2) que la peine encourue soit supérieure à six ans de prison, à moins que le juge ne considère que les antécédents pénaux de l'inculpé, les circonstances de l'infraction, l'inquiétude qu'elle a provoquée dans la population ou la fréquence de telles infractions ne justifient la détention provisoire, ou que l'inculpé n'ait pas déféré à la convocation du juge alors qu'il n'avait pas de motif légitime pour le faire ;

3) qu'il y ait des indices de culpabilité suffisants.

Inversement, lorsque la peine encourue est supérieure à six ans de prison, le juge peut, moyennant caution, placer l'inculpé en liberté provisoire s'il estime qu'il ne se soustrait pas à la justice et que ni les antécédents pénaux de l'inculpé, ni les circonstances de l'infraction, ni ses conséquences sur la population ne justifient la mise en détention provisoire.

II - LA DUREE DE LA DETENTION PROVISOIRE

De façon générale, l'article 528 du code de procédure pénale prescrit que la détention provisoire prend fin lorsque cessent les motifs qui l'ont justifiée. Il invite également tous les intervenants dans le procès pénal à s'efforcer de limiter autant que possible la durée de la détention provisoire.

La détention provisoire ne peut être illimitée que lorsqu'a été déclaré l'état d'exception. Dans tous les autres cas, sa durée est limitée. Elle varie en fonction de la peine encourue selon le tableau suivant :



Peine encourue

Durée maximale de la détention provisoire

Possibilité de prolongation

Jusqu'à 6 mois de prison

3 mois

Non

De 6 mois à 6 ans de prison

1 an

Prolongation d'un an

Plus de 6 ans de prison

2 ans

Prolongation de deux ans

Lorsque la durée maximale de la détention provisoire est écoulée, le détenu est automatiquement remis en liberté. Cependant, la prolongation est possible quand il est prévisible que le procès ne pourra être terminé pendant la durée initialement fixée pour la détention provisoire et que l'inculpé risque de se soustraire à la justice.

La durée de la détention provisoire est indépendante du nombre de délits poursuivis dans le cadre du même procès.
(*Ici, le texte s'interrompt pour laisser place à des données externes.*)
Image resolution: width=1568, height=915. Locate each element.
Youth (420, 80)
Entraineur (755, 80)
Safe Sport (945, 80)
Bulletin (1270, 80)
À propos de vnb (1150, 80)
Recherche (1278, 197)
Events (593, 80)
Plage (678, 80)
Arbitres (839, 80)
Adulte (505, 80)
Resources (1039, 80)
III - LES POSSIBILITES DE RECOURS OFFERTES AU DETENU

L'inculpé peut exercer :

- dans les trois jours suivant la notification de la détention provisoire, un recours de réformation  devant le juge qui a ordonné la mise en détention provisoire, celui-ci devant, dans les soixante-douze heures, ratifier sa décision précédente ou la modifier faute de quoi le détenu est remis en liberté ;

- dans les cinq jours suivant la notification de la détention provisoire, un recours en appel devant l'audience provinciale. L'appel ne peut pas être interjeté si le recours en réformation n'a pas été exercé. L'audience provinciale doit rendre sa décision dans les trois jours, sinon le détenu est remis en liberté.

Par ailleurs, la loi organique 6/1984 du 24 mai 1984 prévoit une procédure d'habeas corpus qui permet à une personne illégalement détenue d'être remise en liberté immédiatement.